Protect the judiciary
CHIEF Justice Mogoeng Mogoeng's statements at the weekend that he would confront anyone who threatened the independence of the judiciary is quite reassuring, especially in the light of what appears to be concerted efforts by some politicians to weaken the judiciary and undermine the rule of law.
Over the past few months, a great deal of verbal attacks have been directed at the judiciary. Some of these from President Jacob Zuma himself, whose ultimate duty is to uphold the Constitution.
Zuma has gone to the extent of suggesting that some minority judgments made more sense than the majority opinions. Zuma has often confused his personal troubles with the law - they seem to be far from over - with the duty of judges to develop jurisprudence in line with the Constitution. Deputy Minister of Correctional Services Ngoako Ramatlhodi is another senior ruling party figure who has emerged as a judge of judges, launching unwarranted attacks on the Bench.
The media has also played its part in criticising those members of the judiciary who appear to be deviating from their constitutional obligations.
Justice Mogoeng has received huge blows from the media and civil society following his nomination by Zuma. Most of the harsh criticism focused on what appeared to be his leniency to child rapists while he was a high court judge in North West.
The criticism was so harsh that he could easily have developed a frosty relationship with the Fourth Estate.

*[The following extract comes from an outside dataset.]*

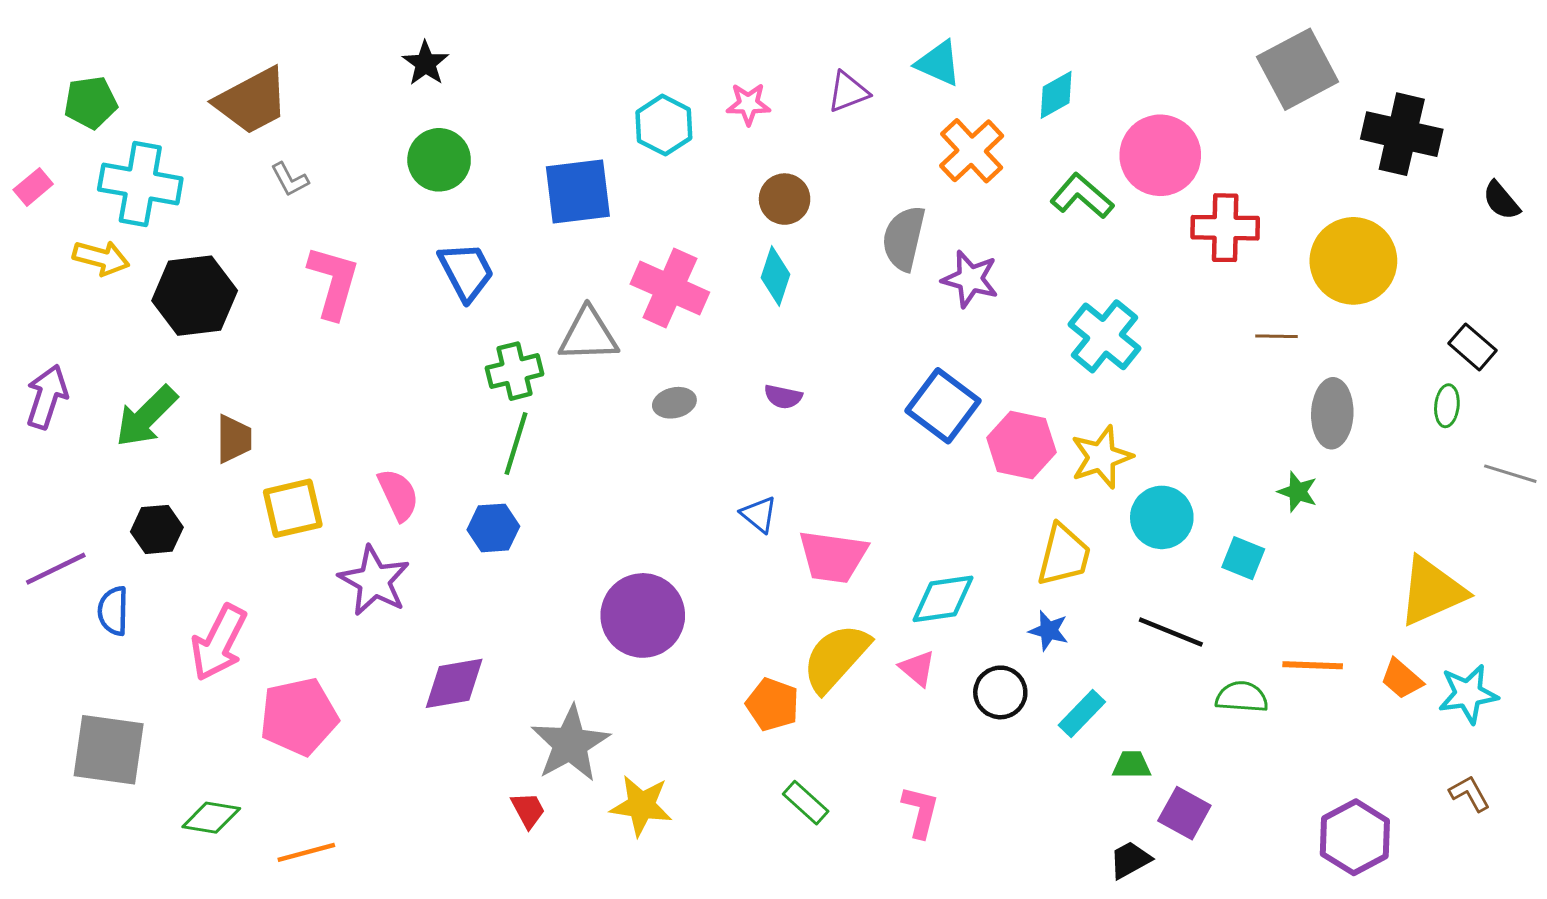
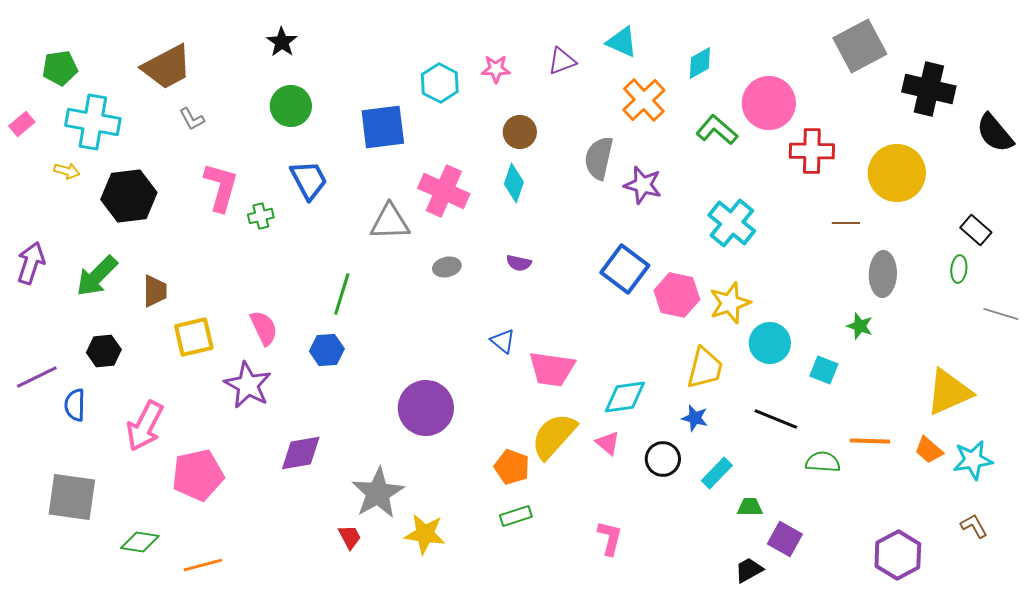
black semicircle: (1501, 201) -> (995, 133), size x1.5
yellow arrow: (101, 258) -> (67, 171), size x0.7
green cross: (514, 371) -> (261, 216), moved, size x0.7
green rectangle: (806, 803) -> (516, 516), moved, turned -60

But Justice Mogoeng has proven he can rise above criticism. He accepted an invitation to address the South African National Editors Forum on Saturday.

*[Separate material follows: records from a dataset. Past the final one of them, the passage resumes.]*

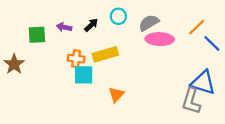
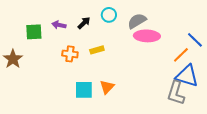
orange line: (197, 27) -> (181, 55), moved
yellow rectangle: (105, 54) -> (97, 50), size x0.6
cyan square: (84, 75) -> (84, 90), moved

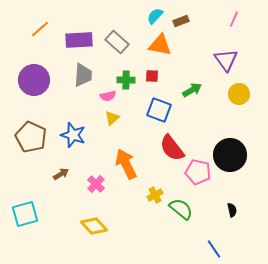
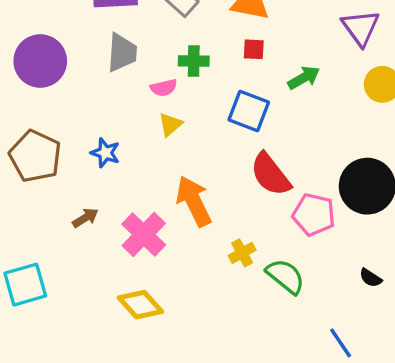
red square: (152, 76) -> (254, 49), moved
blue star: (73, 135) -> (105, 153), size x0.7
pink cross: (96, 184) -> (144, 235), size x1.5
black semicircle: (232, 210) -> (371, 278), turned 136

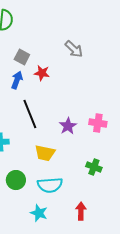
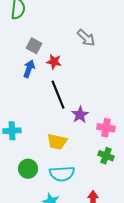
black line: (30, 114) -> (58, 95), moved
pink cross: (98, 123) -> (106, 128), moved

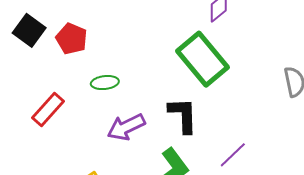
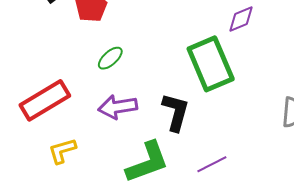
green ellipse: (105, 83) -> (110, 58), turned -52
red rectangle: (48, 110) -> (45, 100), moved, size x1.4

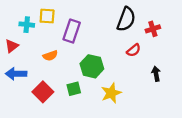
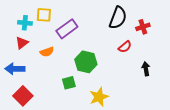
purple rectangle: (72, 31) -> (67, 29), turned 35
red triangle: (12, 46) -> (22, 43), moved
red square: (43, 92) -> (23, 96), moved
yellow star: (111, 93) -> (99, 97), moved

During the meeting he warned that consistent and extraordinarily harsh criticism of the judiciary could impact on the independence of judges.
Criticism levelled by the media is unlikely to impact on judges' opinions. Judges are, after all, not supposed to be influenced by public opinion.
But criticism levelled at judges by policymakers could have serious implications as it could be followed by steps to restrict judicial independence.
Justice Mogoeng said he has not come across real threats to the independence of the judiciary. The recent rhetorical attacks aren't a big deal.
This is also the view of most judges who have opted not to get involved in mudslinging with politicians.
Maybe he has a point. But he will be well advised to watch carefully some of the vituperations that could harm judicial independence.